Is low weight in congenital cardiac surgery still a risk factor - a retrospective single institution early mortality analysis

  • Mi-Young Cho, Department of Cardiac Surgery, Heart Center, University of Leipzig, Struempellstr. 39, 04289 Leipzig, Germany, Germany
  • Thomas Walther, Department of Cardiac Surgery, Heart Center, University of Leipzig, Struempellstr. 39, 04289 Leipzig, Germany, Germany
  • Ardawan Rastan, Department of Cardiac Surgery, Heart Center, University of Leipzig, Struempellstr. 39, 04289 Leipzig, Germany, Germany
  • Jörg Kempfert, Department of Cardiac Surgery, Heart Center, University of Leipzig, Struempellstr. 39, 04289 Leipzig, Germany, Germany
  • Friedrich Wilhelm Mohr, Department of Cardiac Surgery, Heart Center, University of Leipzig, Struempellstr. 39, 04289 Leipzig, Germany, Germany
  • Prof Martin Kostelka, Herzzentrum Leipzig, Germany
  • Objective: Due to tremendous improvements congenital cardiac surgery in neonates can be performed with reasonable results. But it is reported that low weight remains a risk factor for cardiac surgery.

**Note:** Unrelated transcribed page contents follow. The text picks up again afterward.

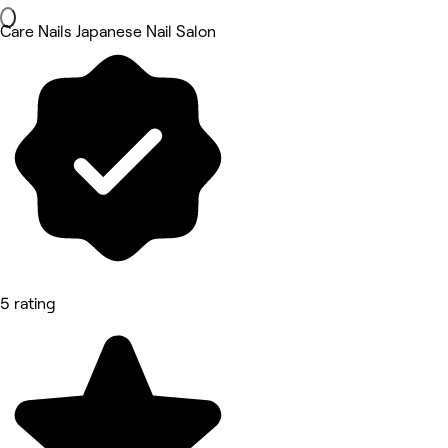
Care Nails Japanese Nail Salon
5 rating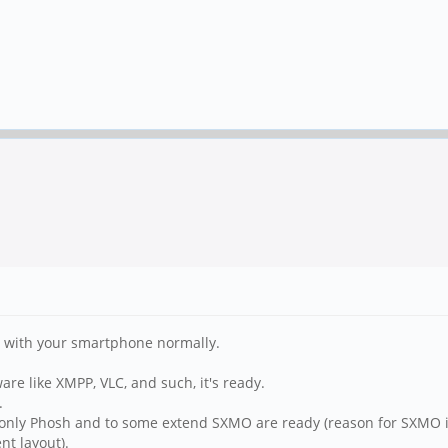
o with your smartphone normally.
are like XMPP, VLC, and such, it's ready.
.
, only Phosh and to some extend SXMO are ready (reason for SXMO i
nt layout).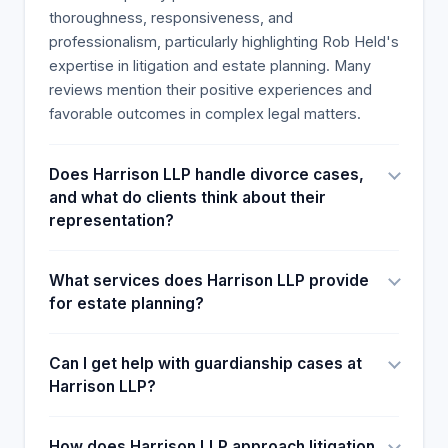
the attorneys' empathetic, level-headed
thoroughness, responsiveness, and
courtroom approach yielded just outcomes. One
professionalism, particularly highlighting Rob Held's
lawyer noted the implicit and explicit pressures of
expertise in litigation and estate planning. Many
family lawsuits and cartels and provided the same
reviews mention their positive experiences and
level of attention and passion. Lastly, most clients
favorable outcomes in complex legal matters.
express deep satisfaction with the lawyers'
strategic team, accessibility, and genuine concern
Does Harrison LLP handle divorce cases,
for others. Lawyers' service delivery and advice
and what do clients think about their
and the importance of humanizing years of conflict
representation?
and doubt are highly recommended. The clerks'
tireless dedication and regular and effective
communication ultimately led to a client feeling
What services does Harrison LLP provide
satisfied and reassured by the whole process.
for estate planning?
Can I get help with guardianship cases at
Harrison LLP?
How does Harrison LLP approach litigation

    Methods: We analyzed early mortality of patients weighing 4kg and less who underwent cardiac surgery at our centre between September 1998 and February 2008. Of this total of n=564 consecutive patients we formed two groups according to their weight. Group1 included patients weighing less or equal 2.5kg (n=87) and was compared with Group2 with weight at operation 2.6 to 4kg (n=477). Furthermore we analyzed the predictive value of the Aristotle Basic Complexity scores.

    Results: Overall n=23 (4%) died early, whereas the early mortality in this challenging Group1 was 10.3% (14.8% on-pump, 3% off-pump)compared to Group2 with 2.9% (3.4% on-pump, 1% off-pump). Median age were nearly the same with 11d rather 12d. Higher mortality was associated with extended bypass time. Early mortality was high after palliation in Group1 n=7 (22.6% of all palliations), compared to Group2 n=6 (5.6%). The highest mortality was recognizeable in Group1 with functional single ventricle after on-pump palliation (40%). 22% of infants in Group1 with with the highest Aristotle Complexity Score 4 died early in comparison just 3% in Group2 with the same scoring.

    Conclusion: Congenital cardiac surgery in low weight infants can be performed with reasonable results but with elevated mortality compared to normal weight patients. Especially on-pump palliation in single ventricle morphology is associated with higher mortality in low weight neonates.